GREECE: SpiritsEurope seeks "positive impact" of excise cut
Greece imposed a 125% excise tax leap
Trade body SpiritsEurope has urged the Greek government to phase in a cut on excise duties as it claims current measures are not working.
SpiritsEurope said today (16 December) that a raft of tax increases on alcohol, introduced in 2009-2010, is not generating expected revenues, while also damaging tourism in the country. Authorities should cut the rate by EUR250 (US$344) per 100 litres of pure alcohol annually until 2016, starting next year, SpiritsEurope said.
The organisation's call follows a study by the Foundation for Economic and Industrial Research (IOBE), commissioned by the Greek spirits producers, that claims Greece's tax revenues this year will be below the level it was prior to the increases. The study also said that smuggling, adulteration of spirits products and tax evasion have increased.
SpiritsEurope said: “The gradual reduction of the tax ... would have a positive impact on employment, tax collectability and revenues, on the size of the illegal trade of beverages and competitiveness of the tourism sector.”
In 2010, excise duty on alcohol in Greece rose a number of times - by 20% in both February and March and 30% in April.
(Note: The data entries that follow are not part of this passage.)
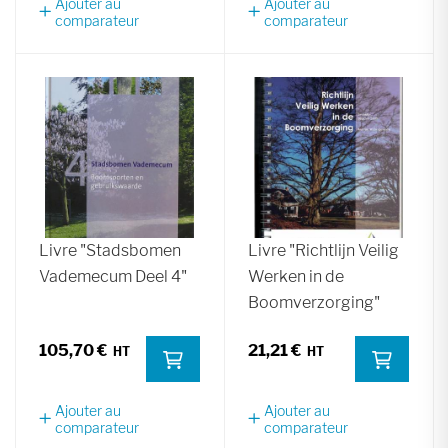
Ajouter au
Ajouter au
comparateur
comparateur
Livre "Stadsbomen
Livre "Richtlijn Veilig
Vademecum Deel 4"
Werken in de
Boomverzorging"
105,70 €
21,21 €
Ajouter au
Ajouter au
comparateur
comparateur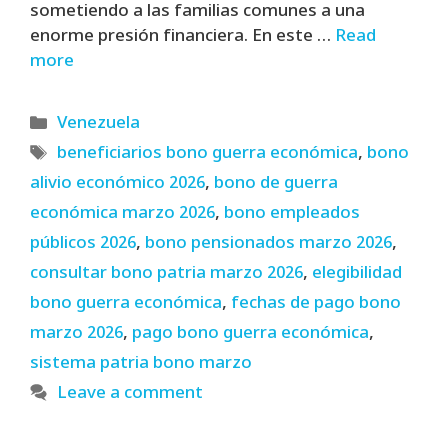
sometiendo a las familias comunes a una
enorme presión financiera. En este …
Read
more
Categories
Venezuela
Tags
beneficiarios bono guerra económica
,
bono
alivio económico 2026
,
bono de guerra
económica marzo 2026
,
bono empleados
públicos 2026
,
bono pensionados marzo 2026
,
consultar bono patria marzo 2026
,
elegibilidad
bono guerra económica
,
fechas de pago bono
marzo 2026
,
pago bono guerra económica
,
sistema patria bono marzo
Leave a comment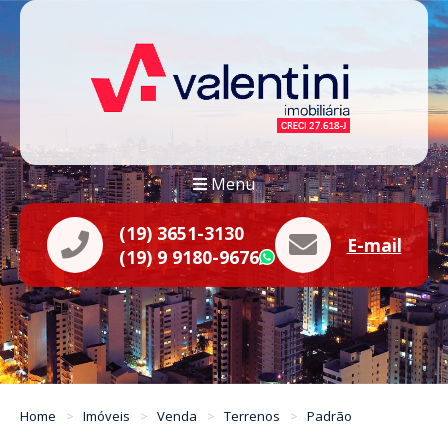
Menu
(19) 3651-3130
E-mail
(19) 9 9180-9676
WhatsApp
Home
Imóveis
Venda
Terrenos
Padrão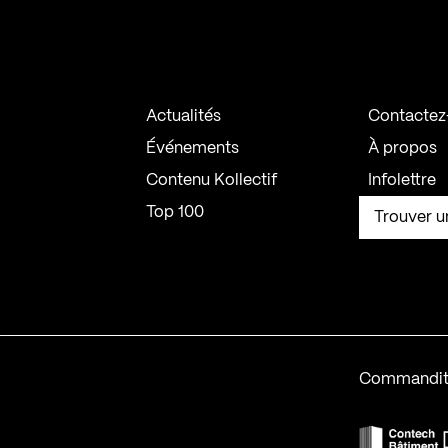
Actualités
Contactez
Événements
À propos
Contenu Kollectif
Infolettre
Top 100
Trouver u
Commandit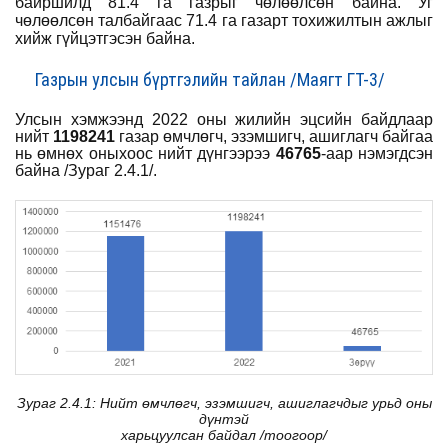
байршилд 81.4 га газрыг чөлөөлсөн байна.
Уг
чөлөөлсөн талбайгаас 71.4 га газарт тохижилтын ажлыг
хийж гүйцэтгэсэн байна.
Газрын улсын бүртгэлийн тайлан /Маягт ГТ-3/
Улсын хэмжээнд 2022 оны жилийн эцсийн байдлаар
нийт
1198241
газар өмчлөгч, эзэмшигч, ашиглагч байгаа
нь өмнөх оныхоос нийт дүнгээрээ
46765
-аар нэмэгдсэн
байна /Зураг 2.4.1/.
Зураг 2.4.1: Нийт өмчлөгч, эзэмшигч, ашиглагчдыг урьд оны
дүнтэй
харьцуулсан байдал /тоогоор/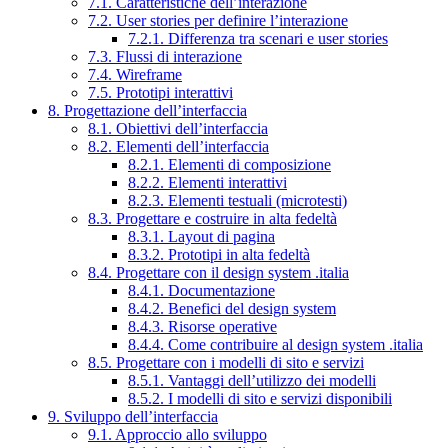
7.1. Caratteristiche dell’interazione
7.2. User stories per definire l’interazione
7.2.1. Differenza tra scenari e user stories
7.3. Flussi di interazione
7.4. Wireframe
7.5. Prototipi interattivi
8. Progettazione dell’interfaccia
8.1. Obiettivi dell’interfaccia
8.2. Elementi dell’interfaccia
8.2.1. Elementi di composizione
8.2.2. Elementi interattivi
8.2.3. Elementi testuali (microtesti)
8.3. Progettare e costruire in alta fedeltà
8.3.1. Layout di pagina
8.3.2. Prototipi in alta fedeltà
8.4. Progettare con il design system .italia
8.4.1. Documentazione
8.4.2. Benefici del design system
8.4.3. Risorse operative
8.4.4. Come contribuire al design system .italia
8.5. Progettare con i modelli di sito e servizi
8.5.1. Vantaggi dell’utilizzo dei modelli
8.5.2. I modelli di sito e servizi disponibili
9. Sviluppo dell’interfaccia
9.1. Approccio allo sviluppo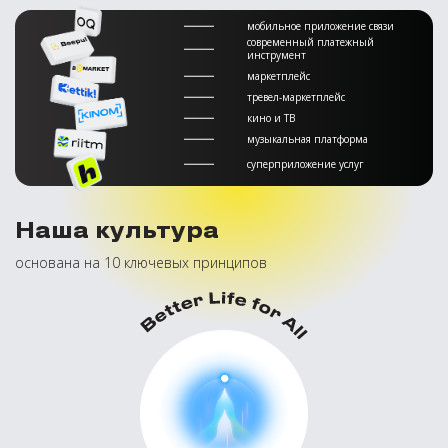
мобильное приложение связи
современный платежный
инструмент
маркетплейс
тревел-маркетплейс
кино и ТВ
музыкальная платформа
суперприложение услуг
Наша культура
основана на 10 ключевых принципов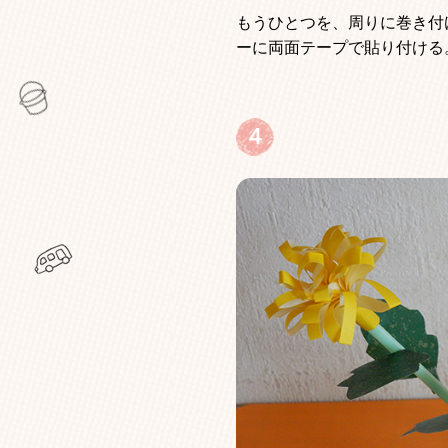
もうひとつを、周りに巻き付
ーに両面テープで貼り付ける
４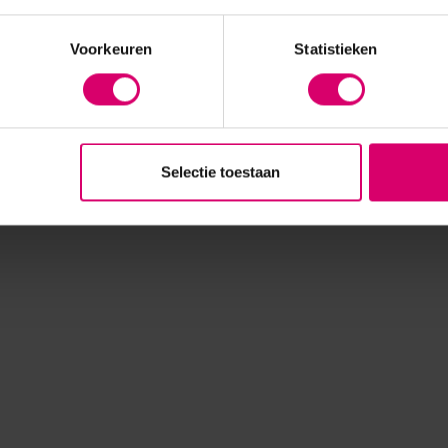
Voorkeuren
Statistieken
Selectie toestaan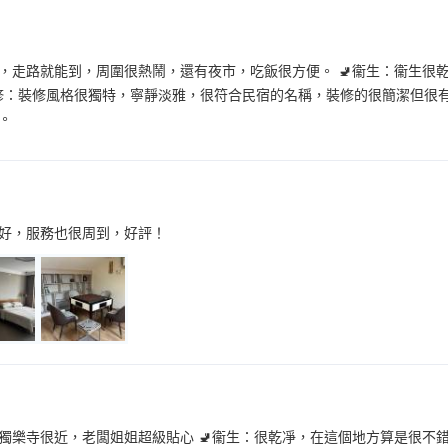
近，走路就能到，周圍很熱鬧，還有夜市，吃飯很方便。 🚽衞生：衞生
裝修：裝修風格很獨特，寧靜淡雅，很符合民宿的名稱，裝修的很簡潔但很有
。
好，服務也很周到，好評！
離獨樂寺很近，老闆姐姐超級貼心 🚽衞生：很乾凈，在這個地方算是很不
According to SpiritsEurope, duty on alcohol increased by 125% from 2009 to 2010. Value added tax also increased as the government attempted to rebalance the country's finances.
The duty rises affected all alcohol categories, however spirits were hit hardest because of their higher abvs.
In October, SpiritsEurope director general Paul Skehan warned that exchequers will not get the expected revenues from excise tax increases in place across Europe.